JACKSON — Record visitor numbers drove Jackson Hole Fire/EMS to its limits this summer as the department saw its busiest summer on record.

Chief Brady Hansen said he’ll be requesting more staff to help Fire/EMS crews handle the tide.

“We got by just barely,” Hansen told the News&Guide, reflecting on the summer. “I think the most accurate way for me is to say we ran the summer with RPMs well in the red.”

In July, Hansen said, his department received 35-percent more calls than it handled in July 2020, which until the summer of 2021 had been the department’s busiest month ever. June and August tracked similarly, with roughly 30-percent increases in call volumes compared to the same months in 2020. While September hasn’t finished, Hansen said early data points to a roughly 20-percent increase over September 2020.

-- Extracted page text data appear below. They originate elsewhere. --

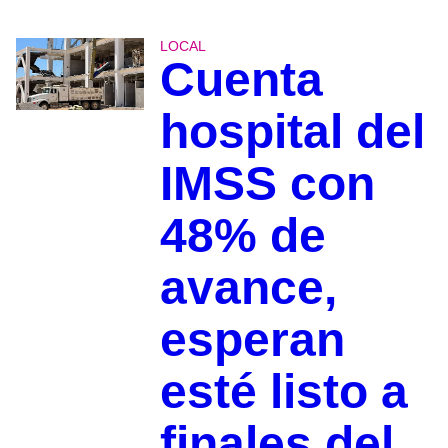
LOCAL
Cuenta
hospital del
IMSS con
48% de
avance,
esperan
esté listo a
finales del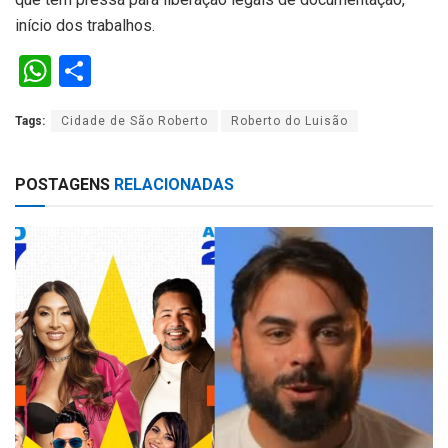
início dos trabalhos.
W
S
h
h
Tags:
Cidade de São Roberto
Roberto do Luisão
at
ar
s
e
POSTAGENS
RELACIONADAS
A
p
p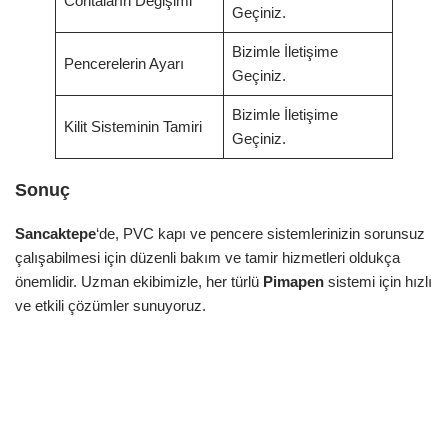
Contaların Değişimi
Geçiniz.
Bizimle İletişime
Pencerelerin Ayarı
Geçiniz.
Bizimle İletişime
Kilit Sisteminin Tamiri
Geçiniz.
Sonuç
Sancaktepe
‘de, PVC kapı ve pencere sistemlerinizin sorunsuz
çalışabilmesi için düzenli bakım ve tamir hizmetleri oldukça
önemlidir. Uzman ekibimizle, her türlü
Pimapen
sistemi için hızlı
ve etkili çözümler sunuyoruz.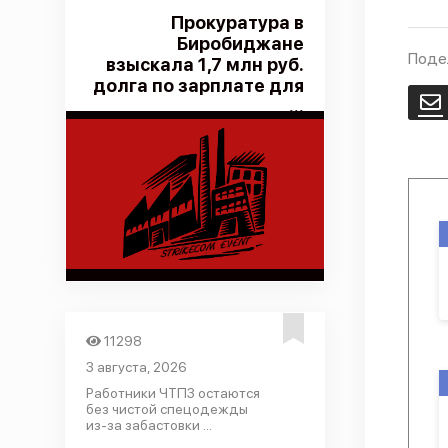
Прокуратура в
Биробиджане
Поде
взыскала 1,7 млн руб.
долга по зарплате для
E
...
11298
3 августа, 2026
Работники ЧТПЗ остаются
без чистой спецодежды
из-за забастовки ...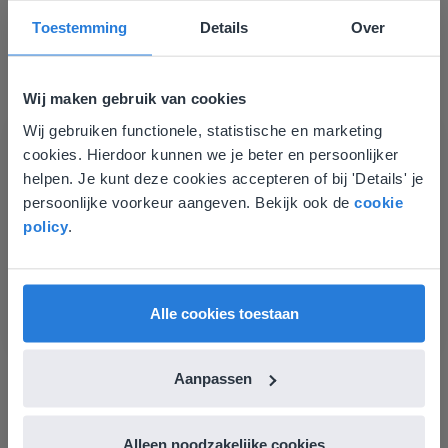
Ontdek meer
!
Toestemming
Details
Over
Groep 8, Blok 9, Week 3, Les 11
Wij maken gebruik van cookies
Wij gebruiken functionele, statistische en marketing
Deze website komt niet
cookies. Hierdoor kunnen we je beter en persoonlijker
overeen met je locatie
helpen. Je kunt deze cookies accepteren of bij 'Details' je
persoonlijke voorkeur aangeven. Bekijk ook de
cookie
Gezien je locatie, denken we dat je misschien
policy
.
liever naar de website voor English gaat. Hier
Les
vind je regionale lescontent en prijzen.
Groep 8, Blok 9, Week 3,
English
Vlaanderen
Les 11
Alle cookies toestaan
Groep 8, Blok 10, Week 2, Les 6
Aanpassen
Alleen noodzakelijke cookies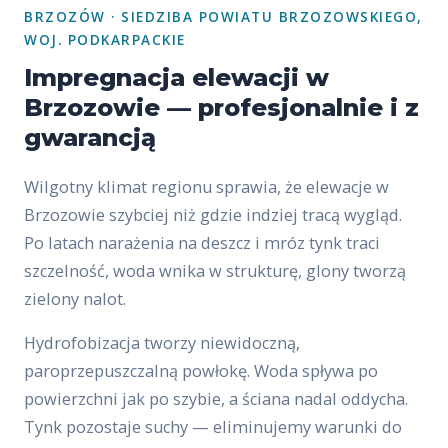
BRZOZÓW · SIEDZIBA POWIATU BRZOZOWSKIEGO,
WOJ. PODKARPACKIE
Impregnacja elewacji w
Brzozowie — profesjonalnie i z
gwarancją
Wilgotny klimat regionu sprawia, że elewacje w
Brzozowie szybciej niż gdzie indziej tracą wygląd.
Po latach narażenia na deszcz i mróz tynk traci
szczelność, woda wnika w strukturę, glony tworzą
zielony nalot.
Hydrofobizacja tworzy niewidoczną,
paroprzepuszczalną powłokę. Woda spływa po
powierzchni jak po szybie, a ściana nadal oddycha.
Tynk pozostaje suchy — eliminujemy warunki do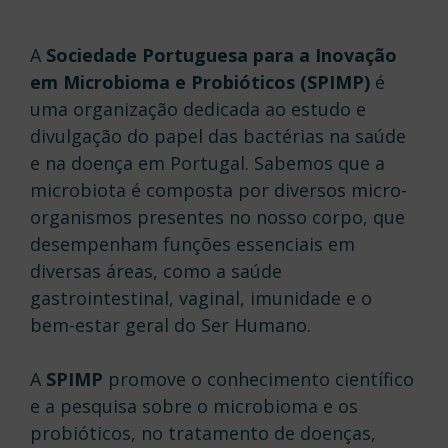
A
Sociedade Portuguesa para a Inovação
em Microbioma e Probióticos (SPIMP)
é
uma organização dedicada ao estudo e
divulgação do papel das bactérias na saúde
e na doença em Portugal. Sabemos que a
microbiota é composta por diversos micro-
organismos presentes no nosso corpo, que
desempenham funções essenciais em
diversas áreas, como a saúde
gastrointestinal, vaginal, imunidade e o
bem-estar geral do Ser Humano.
A
SPIMP
promove o conhecimento científico
e a pesquisa sobre o microbioma e os
probióticos, no tratamento de doenças,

“Normally in our industry, a 5-percent increase is a lot,” Hansen said. “A 10-percent increase is unheard of. To hear a 35-percent increase is huge.”

The Fire/EMS chief attributed some of the spike in call volume to the COVID-19 pandemic. But Hansen also underscored that, while the virus is stressing the healthcare system, it’s not what’s pushing service calls to new heights.

That, Hansen said, is the summer’s record-breaking tourism.

“It wasn’t that we had our normal call volume plus COVID,” he said. “It was an increase in visitation.”